**PROBLEM DESCRIPTION:**
If a picture appears in the records below, drop it, and reproduce everything else exactly.

**EXERCISE MATERIALS:**
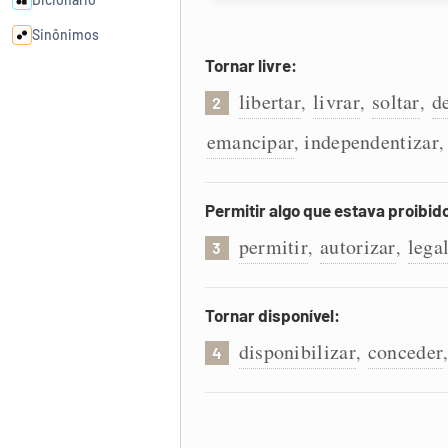
Sinônimos
Tornar livre:
Cata-letras
libertar
livrar
soltar
d
,
,
,
2
emancipar
independentizar
,
Conexões
Caça-palavras
Permitir algo que estava proibid
permitir
autorizar
lega
,
,
3
Tornar disponível:
Dicionário
disponibilizar
conceder
,
4
Sinônimos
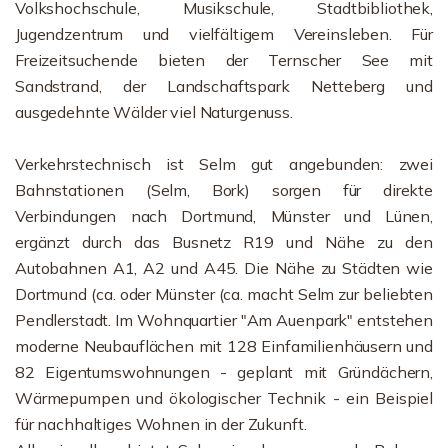
Volkshochschule, Musikschule, Stadtbibliothek,
Jugendzentrum und vielfältigem Vereinsleben. Für
Freizeitsuchende bieten der Ternscher See mit
Sandstrand, der Landschaftspark Netteberg und
ausgedehnte Wälder viel Naturgenuss.
Verkehrstechnisch ist Selm gut angebunden: zwei
Bahnstationen (Selm, Bork) sorgen für direkte
Verbindungen nach Dortmund, Münster und Lünen,
ergänzt durch das Busnetz R19 und Nähe zu den
Autobahnen A1, A2 und A45. Die Nähe zu Städten wie
Dortmund (ca. oder Münster (ca. macht Selm zur beliebten
Pendlerstadt. Im Wohnquartier "Am Auenpark" entstehen
moderne Neubauflächen mit 128 Einfamilienhäusern und
82 Eigentumswohnungen - geplant mit Gründächern,
Wärmepumpen und ökologischer Technik - ein Beispiel
für nachhaltiges Wohnen in der Zukunft.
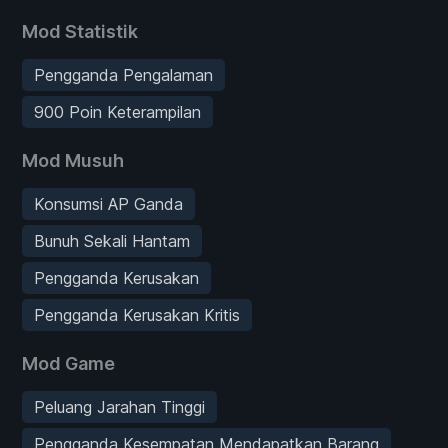
Mod Statistik
Pengganda Pengalaman
900 Poin Keterampilan
Mod Musuh
Konsumsi AP Ganda
Bunuh Sekali Hantam
Pengganda Kerusakan
Pengganda Kerusakan Kritis
Mod Game
Peluang Jarahan Tinggi
Pengganda Kesempatan Mendapatkan Barang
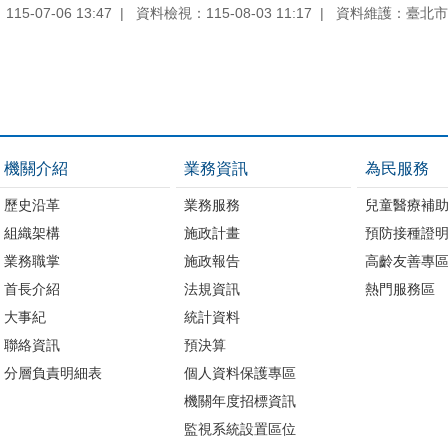
5-07-06 13:47
資料檢視：115-08-03 11:17
資料維護：臺北市
機關介紹
業務資訊
為民服務
歷史沿革
業務服務
兒童醫療補
組織架構
施政計畫
預防接種證
業務職掌
施政報告
高齡友善專
首長介紹
法規資訊
熱門服務區
大事紀
統計資料
聯絡資訊
預決算
分層負責明細表
個人資料保護專區
機關年度招標資訊
監視系統設置區位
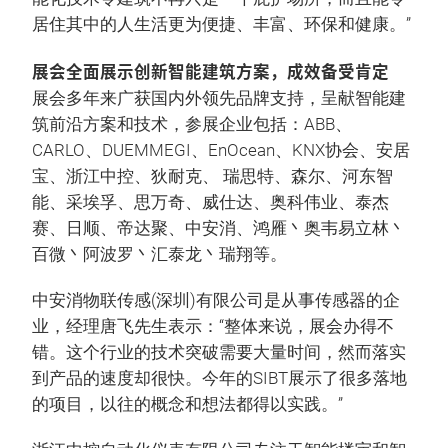
居住其中的人生活更为便捷、丰富、环保和健康。”
展会全面展示创新智能建筑方案，成效备受肯定
展会多年来广获国内外领先品牌支持，呈献智能建
筑前沿方案和技术，参展企业包括：ABB、
CARLO、DUEMMEGI、EnOcean、KNX协会、安居
宝、浙江中控、狄耐克、 瑞思特、森尔、河东智
能、采埃孚、思万奇、威仕达、奥科伟业、泰杰
赛、日顺、帝达聚、中安消、鸿雁丶奥韦易立林丶
百微丶阿波罗丶汇泰龙丶瑞翔等。
中安消物联传感(深圳)有限公司是从事传感器的企
业，经理唐飞先生表示：“整体来说，展会办得不
错。这个行业的技术突破需要大量时间，然而落实
到产品的速度却很快。今年的SIBT展示了很多落地
的项目，以往的概念和想法都得以实践。”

**TASK SOLUTION:**
Sinônimos
Tornar livre:
Cata-letras
libertar
livrar
soltar
d
,
,
,
2
emancipar
independentizar
,
Conexões
Caça-palavras
Permitir algo que estava proibid
permitir
autorizar
lega
,
,
3
Tornar disponível:
Dicionário
disponibilizar
conceder
,
4
Sinônimos
Volkshochschule, Musikschule, Stadtbibliothek,
Jugendzentrum und vielfältigem Vereinsleben. Für
Freizeitsuchende bieten der Ternscher See mit
Sandstrand, der Landschaftspark Netteberg und
ausgedehnte Wälder viel Naturgenuss.
Verkehrstechnisch ist Selm gut angebunden: zwei
Bahnstationen (Selm, Bork) sorgen für direkte
Verbindungen nach Dortmund, Münster und Lünen,
ergänzt durch das Busnetz R19 und Nähe zu den
Autobahnen A1, A2 und A45. Die Nähe zu Städten wie
Dortmund (ca. oder Münster (ca. macht Selm zur beliebten
Pendlerstadt. Im Wohnquartier "Am Auenpark" entstehen
moderne Neubauflächen mit 128 Einfamilienhäusern und
82 Eigentumswohnungen - geplant mit Gründächern,
Wärmepumpen und ökologischer Technik - ein Beispiel
für nachhaltiges Wohnen in der Zukunft.
Mod Statistik
Pengganda Pengalaman
900 Poin Keterampilan
Mod Musuh
Konsumsi AP Ganda
Bunuh Sekali Hantam
Pengganda Kerusakan
Pengganda Kerusakan Kritis
Mod Game
Peluang Jarahan Tinggi
Pengganda Kesempatan Mendapatkan Barang
5-07-06 13:47
資料檢視：115-08-03 11:17
資料維護：臺北市
機關介紹
業務資訊
為民服務
歷史沿革
業務服務
兒童醫療補
組織架構
施政計畫
預防接種證
業務職掌
施政報告
高齡友善專
首長介紹
法規資訊
熱門服務區
大事紀
統計資料
聯絡資訊
預決算
分層負責明細表
個人資料保護專區
機關年度招標資訊
監視系統設置區位
居住其中的人生活更为便捷、丰富、环保和健康。”
展会全面展示创新智能建筑方案，成效备受肯定
展会多年来广获国内外领先品牌支持，呈献智能建
筑前沿方案和技术，参展企业包括：ABB、
CARLO、DUEMMEGI、EnOcean、KNX协会、安居
宝、浙江中控、狄耐克、 瑞思特、森尔、河东智
能、采埃孚、思万奇、威仕达、奥科伟业、泰杰
赛、日顺、帝达聚、中安消、鸿雁丶奥韦易立林丶
百微丶阿波罗丶汇泰龙丶瑞翔等。
中安消物联传感(深圳)有限公司是从事传感器的企
业，经理唐飞先生表示：“整体来说，展会办得不
错。这个行业的技术突破需要大量时间，然而落实
到产品的速度却很快。今年的SIBT展示了很多落地
的项目，以往的概念和想法都得以实践。”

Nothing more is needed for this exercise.